At the beginning of June, Commvault organized SHIFT, an event held in Bucharest that brought together 180 partners, customers, and cybersecurity specialists. The event featured 20 local and international speakers who presented state-of-the-art solutions for data protection, emerging trends in hybrid infrastructure security, and the role of artificial intelligence in preventing and managing cyber incidents.

‘”t’s time to move beyond the traditional model of operational continuity and adopt the new concept of continuous business. Designed for cloud-first enterprises, this new paradigm of uninterrupted operations and resilience is built on four core pillars: continuous security, continuous readiness, continuous recovery and continuous rebalance. Organisations need to develop these critical capabilities in order to maintain operations and services without significant interruption, even in the event of a cyberattack or another disruptive occurrence. Those that follow these principles can withstand cyberattacks, recover quickly and maintain essential operations, thereby minimising the impact on customers, employees and the business as a whole,” said Fady Richmany, Corporate Vice President, Emerging Markets, EMEA.

“The concept of ‘maximum permissible downtime’ is becoming the new benchmark for operational risk assessment. Organizations need to know exactly how long they can remain inactive without affecting their business. This requires constant testing, isolated recovery copies, and a scalable recovery strategy that delivers resilience and addresses cyber “fragility” challenges. It is about constructing the right strategy with tried-and-tested approaches to meet Survival Time Objective demanded by the business.” said Ravi Baldev Singh, Commvault Senior Director, Systems Engineering, Emerging Markets CEE, CIS, and META.

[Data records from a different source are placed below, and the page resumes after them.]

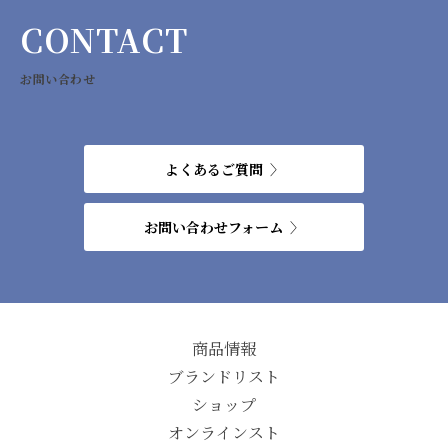
CONTACT
お問い合わせ
よくあるご質問
お問い合わせフォーム
商品情報
ブランドリスト
ショップ
オンラインスト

What cyber resilience means for companies in Romania
Florin Popa, Orange Business Director, spoke about the integrated approach to IT infrastructure so that it can withstand attacks.

“Cyber resilience must be approached in an integrated and unified manner, across the entire infrastructure—from networks and data centers to applications, devices, and cloud services. We operate a complex ecosystem that serves customers in all segments—SMEs, multinational corporations, and the public sector—and the need to maintain a high level of security and operational continuity is more relevant than ever. We are not just talking about technology, but about a unified vision of infrastructure and associated risks,” said Florin Popa, Orange Business Director.

“Cyber resilience is not just about prevention or rapid response. It is a matter of organizational responsibility to customers, partners, employees, and authorities. Unfortunately, many organizations lack clarity regarding roles and responsibilities in the event of an incident. This lack of coordination can lead to operational chaos at critical moments. Furthermore, at the top management level, there is sometimes a lack of deep understanding of the importance of resilience, especially since the benefits are not immediate or tangible. Education, awareness, and real leadership are needed in this area,” declares Andi Mihai, Advisor to the General Director of the National Directorate for Cyber Security (DNSC).

Among the SHIFT speakers were officials from companies such as Orange, Microsoft, PPC, Hitachi Vantara, Smart Control, Data Core Systems, Fsas Technologies, and Brinel, along with Commvault specialists and government officials.